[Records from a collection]
========================

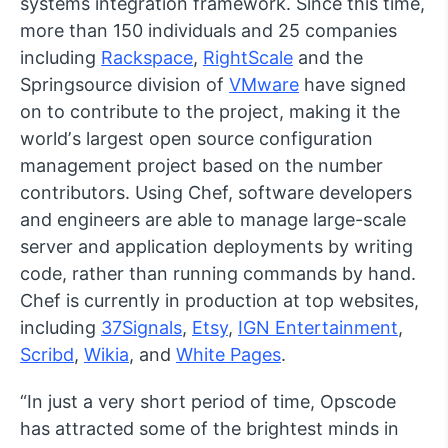
systems integration framework. Since this time,
more than 150 individuals and 25 companies
including
Rackspace
,
RightScale
and the
Springsource division of
VMware
have signed
on to contribute to the project, making it the
worldʼs largest open source configuration
management project based on the number
contributors. Using Chef, software developers
and engineers are able to manage large-scale
server and application deployments by writing
code, rather than running commands by hand.
Chef is currently in production at top websites,
including
37Signals
,
Etsy
,
IGN Entertainment
,
Scribd
,
Wikia
, and
White Pages
.
“In just a very short period of time, Opscode
has attracted some of the brightest minds in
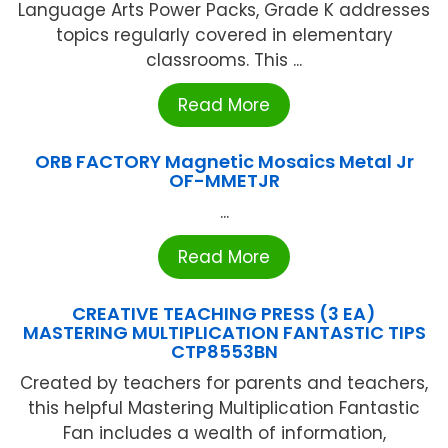
Language Arts Power Packs, Grade K addresses
topics regularly covered in elementary
classrooms. This ...
Read More
ORB FACTORY Magnetic Mosaics Metal Jr
OF-MMETJR
...
Read More
CREATIVE TEACHING PRESS (3 EA)
MASTERING MULTIPLICATION FANTASTIC TIPS
CTP8553BN
Created by teachers for parents and teachers,
this helpful Mastering Multiplication Fantastic
Fan includes a wealth of information,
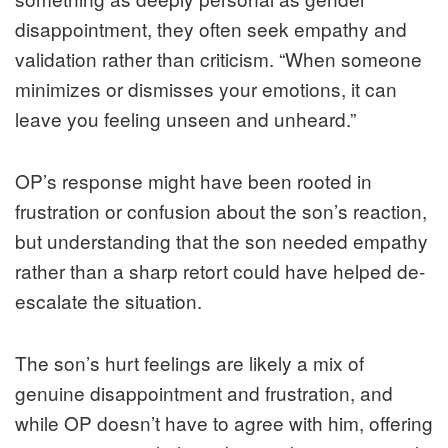
disappointment, they often seek empathy and
validation rather than criticism. “When someone
minimizes or dismisses your emotions, it can
leave you feeling unseen and unheard.”
OP’s response might have been rooted in
frustration or confusion about the son’s reaction,
but understanding that the son needed empathy
rather than a sharp retort could have helped de-
escalate the situation.
The son’s hurt feelings are likely a mix of
genuine disappointment and frustration, and
while OP doesn’t have to agree with him, offering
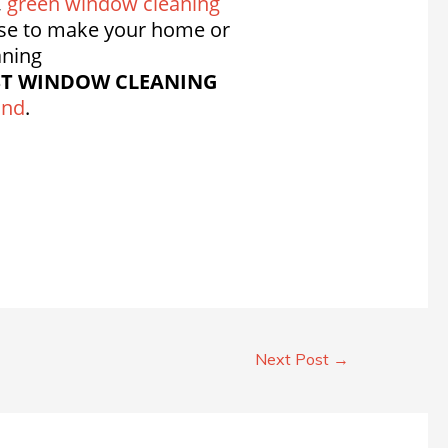
,
green window cleaning
se to make your home or
aning
ST WINDOW CLEANING
and
.
Next Post
→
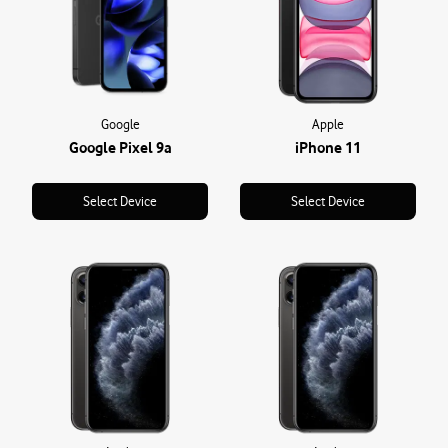
Google
Apple
Google Pixel 9a
iPhone 11
Select Device
Select Device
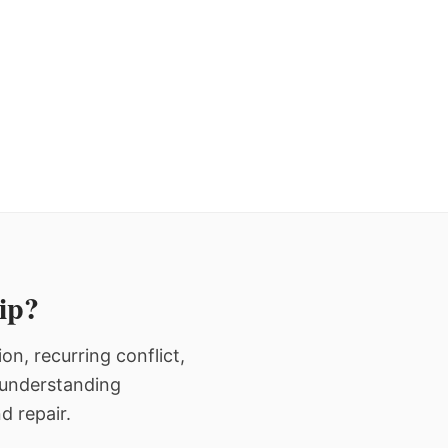
hip?
n, recurring conflict,
n understanding
d repair.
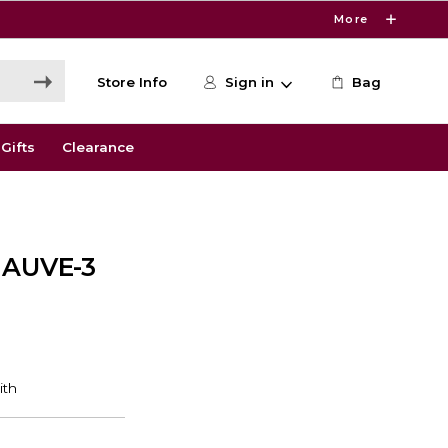
More
Store Info
Sign in
Bag
Gifts
Clearance
AUVE-3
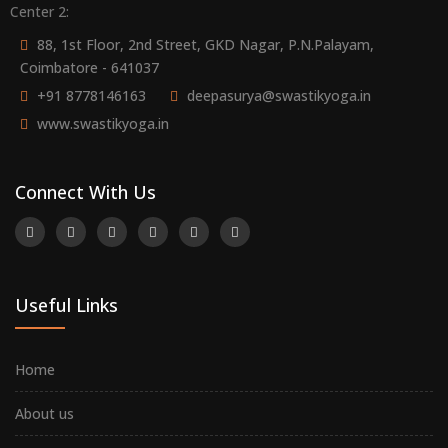
Center 2:
88, 1st Floor, 2nd Street, GKD Nagar, P.N.Palayam,
Coimbatore - 641037
+91 8778146163
deepasurya@swastikyoga.in
www.swastikyoga.in
Connect With Us
Useful Links
Home
About us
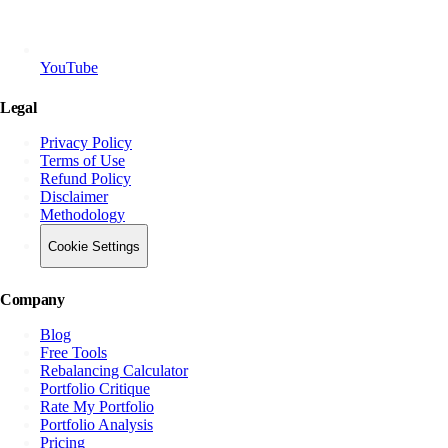
YouTube
Legal
Privacy Policy
Terms of Use
Refund Policy
Disclaimer
Methodology
Cookie Settings
Company
Blog
Free Tools
Rebalancing Calculator
Portfolio Critique
Rate My Portfolio
Portfolio Analysis
Pricing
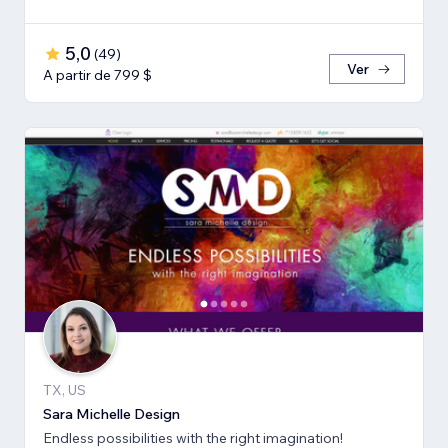
5,0
(
49
)
Ver
A partir de 799 $
TX, US
Sara Michelle Design
Endless possibilities with the right imagination!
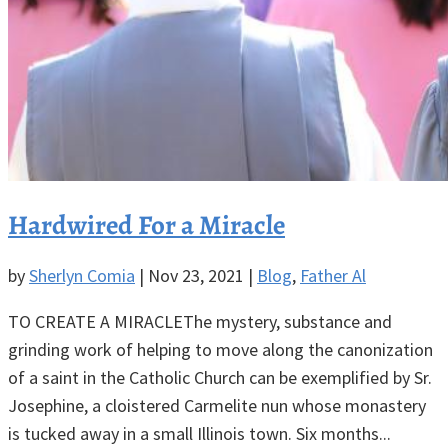
Hardwired For a Miracle
by
Sherlyn Comia
|
Nov 23, 2021
|
Blog
,
Father Al
TO CREATE A MIRACLEThe mystery, substance and
grinding work of helping to move along the canonization
of a saint in the Catholic Church can be exemplified by Sr.
Josephine, a cloistered Carmelite nun whose monastery
is tucked away in a small Illinois town. Six months...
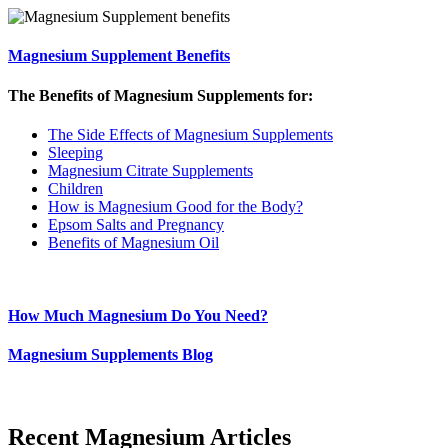
Magnesium Supplement Benefits
The Benefits of Magnesium Supplements for:
The Side Effects of Magnesium Supplements
Sleeping
Magnesium Citrate Supplements
Children
How is Magnesium Good for the Body?
Epsom Salts and Pregnancy
Benefits of Magnesium Oil
How Much Magnesium Do You Need?
Magnesium Supplements Blog
Recent Magnesium Articles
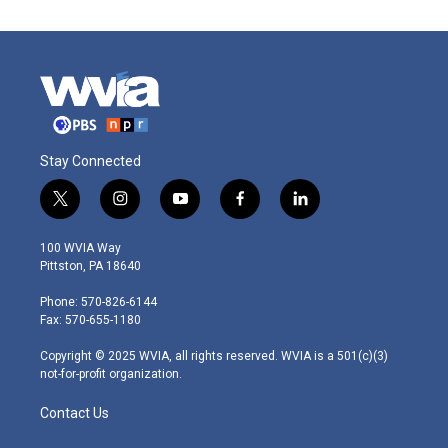
Stay Connected
t
i
y
f
l
w
n
o
a
i
i
s
u
c
n
100 WVIA Way
t
t
t
e
k
Pittston, PA 18640
t
a
u
b
e
e
g
b
o
d
Phone: 570-826-6144
r
r
e
o
i
Fax: 570-655-1180
a
k
n
m
Copyright © 2025 WVIA, all rights reserved. WVIA is a 501(c)(3)
not-for-profit organization.
Contact Us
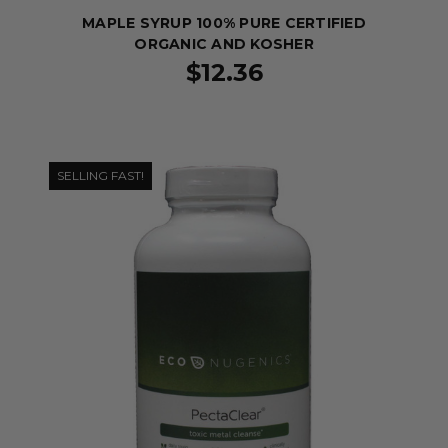
MAPLE SYRUP 100% PURE CERTIFIED
ORGANIC AND KOSHER
$12.36
SELLING FAST!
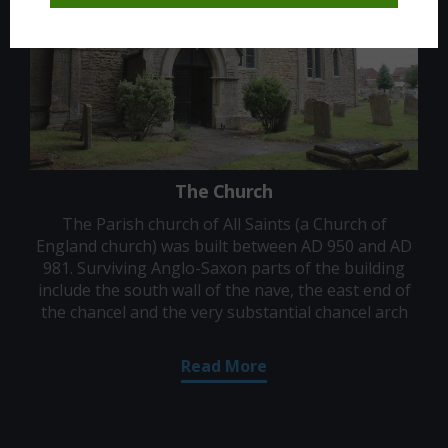
The Church
The Parish church of All Saints (a Church of
England church) was built between AD 950 and AD
981. Surviving Anglo-Saxon parts of the building
include the south wall of the nave, the east end of
the chancel and the very substantial chancel arch
Read More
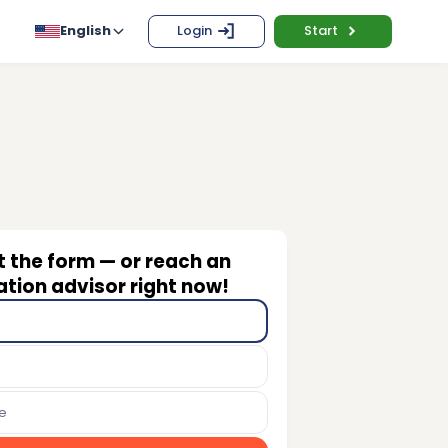
English
Login
Start
ut the form — or reach an
tion advisor right now!
e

========================

Return all lines from the data above with "frustration" in them.

[Answer box]
frustration or confusion about the son’s reaction,
genuine disappointment and frustration, and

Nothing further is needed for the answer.